John M. Mandrola, MD; Felipe Atienza, MD, PhD

Disclosures

February 10, 2014

In This Article

Not Entirely Negative

Dr. Mandrola: Some of the initial reports -- I don't agree with them -- were that the trial was negative, but this isn't the case, is it?

Dr. Atienza: This is not the case. For patients with persistent atrial fibrillation, the trial was negative in the sense that we were not able to demonstrate the superiority of the combined approach compared with the CPVI-only ablation approach, but in patients with paroxysmal atrial fibrillation, we were able to demonstrate that the HFSA-only strategy was as efficacious as the CPVI strategy -- that is, noninferior -- and was significant at 1 year. At the same time, patients assigned to the HFSA strategy had fewer complications than patients undergoing CPVI.

Dr. Mandrola: It makes sense that they had fewer complications because they had less ablation. Do you agree with this?

Dr. Atienza: Completely. We observed that the more radiofrequency that was delivered and the longer the procedure, the higher the rate of complications.

Dr.

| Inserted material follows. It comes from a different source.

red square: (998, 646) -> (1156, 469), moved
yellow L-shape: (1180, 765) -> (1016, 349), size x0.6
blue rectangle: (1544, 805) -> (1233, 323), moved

Mandrola: If you can get similar efficacy with less ablation and focal ablation, this is pretty exciting.

Dr. Atienza: It is.

Dr. Mandrola: I'm intrigued by the high-frequency source determination. Exactly how do you do this? Is it difficult?

Dr. Atienza: It's time-consuming, in the sense that it takes approximately 30 minutes of the overall procedure to obtain 5- second recordings for every sprout in both the atrial and the coronary sinuses, and after that you have to review every single point to make sure that it has been properly measured by the algorithm of the navigation system.

Dr. Mandrola: Does the computer do this?

Dr. Atienza: The computer does it, but it has to be reviewed by the operator.

Dr. Mandrola: How do you determine which sites to look at?

Dr. Atienza: It's the site that is activating faster compared with the surrounding tissue.

Dr. Mandrola: Can you tell us about the redo procedure for paroxysmal atrial fibrillation?

Dr. Atienza: In both groups, redo procedures were performed at a similar rate. Approximately 25% of the patients (both those with paroxysmal and those with persistent atrial fibrillation) underwent a redo procedure. According to protocol, patients undergoing a redo procedure were assigned the same strategy as the index procedure.

Dr. Mandrola: So when you took patients back, you didn't do CPVI.

Dr. Atienza: All patients with paroxysmal atrial fibrillation underwent HFSA in the redo procedure.

Dr. Mandrola: You have an overall success rate of about two thirds in paroxysmal atrial fibrillation group who received HFSA without isolating the pulmonary veins.

Dr. Atienza: A median of 2.22 veins were isolated in the HFSA group, compared with a median of 3.73 in the CPVI group, which is a highly significant difference.